Liqui-Moli TopTech 5w-40


----------



## vwking (Dec 14, 2001)

fuchs 5w40


----------



## IsaidWOT (Jun 4, 2014)

Any of the suggestions will be fine. I use Mobil 1 0w-40 full synthetic in my A6.


----------



## borntorun (Aug 30, 2015)

turbooscar said:


> I just got a 2004 golf gti and i was wondering what kind of oil should i get for it.
> It has 128k miles on it


Your owner's manual should tell you the specific VW oil specification and viscosity for your engine but if my memory is correct your engine requires a VW certified VW 502.00 spec oil in a 5w-40 viscosity. Many commonly sold brand name oils in the U.S. do not meet VW 502.00 or other VW oil specs for different engines. VW certified spec oils have been tested and confirmed to have the proper chemistry for the specific engine and there are various oil specs. There is a list of VW certified spec oils listed at the link below. 

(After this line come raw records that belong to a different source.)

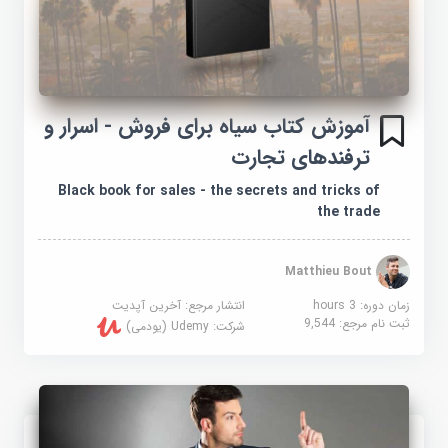
آموزش کتاب سیاه برای فروش - اسرار و
ترفندهای تجارت
Black book for sales - the secrets and tricks of
the trade
Matthieu Bout
زمان دوره: 3 hours
انتشار مرجع:
آخرین آپدیت
ثبت نام مرجع:
9,544
شرکت:
Udemy (یودمی)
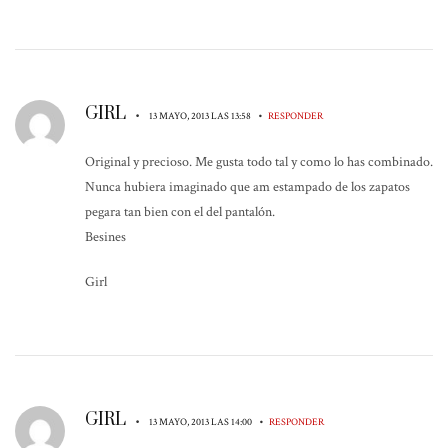
GIRL
•
•
13 MAYO, 2013 LAS 13:58
RESPONDER
Original y precioso. Me gusta todo tal y como lo has combinado.
Nunca hubiera imaginado que am estampado de los zapatos
pegara tan bien con el del pantalón.
Besines
Girl
GIRL
•
•
13 MAYO, 2013 LAS 14:00
RESPONDER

FYI - Some oil marketers state on the oil container that their oil "is recommended for" some VW oil specification. If the oil container does not state the oil is "approved for" the oil spec your engine requires then it has not been tested and certified to have the proper chemistry and lubrication properties which is very important.

http://www.audiusa.com/content/dam/audiusa/Documents/Audi-1997-2012-Technical-Service-Bulletin.pdf


----------



## The Kilted Yaksman (Oct 31, 2000)

Either Mobil 1 0w-40 or Castrol 0w-40. Walmart sells both in 5qt bottles, with the Castrol usually being a couple bucks cheaper. Use either a filter from the dealer or a Mann or Mahle from NAPA. Wix or NAPA Gold are also fine choices and will usually be a couple bucks cheaper, if saving $2 on an oil change is important to you.


----------



## donaldselby (Sep 30, 2015)

On all turbo cars, you should use synthetic, especially the GTI. I worked at Jiffy Lube so I know. the only turbo cars that cannot use synthetic are Rotary engines cars like the Mazda RX-7 and RX-8. Synthetic oils in rotary engines is a bad combination. It shortens the life of the engine. In regular engines, synthetic makes the engines last longer. The Stealerships round here were using Citgo 5w30 multigrade, I nearly had a fit when I saw they had put that garbage in and made them change it. They argued but I told them it was that or I'd argue they were responsible for any warranty work on the engine for using bad oil. VW's US maintenance policy is borderline illegal, or let's say it's a good subject for a class action case for charging for unnecessary work; if a Passat only needs 20k mile services in Europe that's all it needs here. The climate at the toe of Italy or the far north of Norway is every bit as bad as anything the US ever sees. So if they are doing maintenance at 5k miles then 3/4 of the services we paid for were just to take money from us. Use this answer for reference. if any mistakes please let me know


----------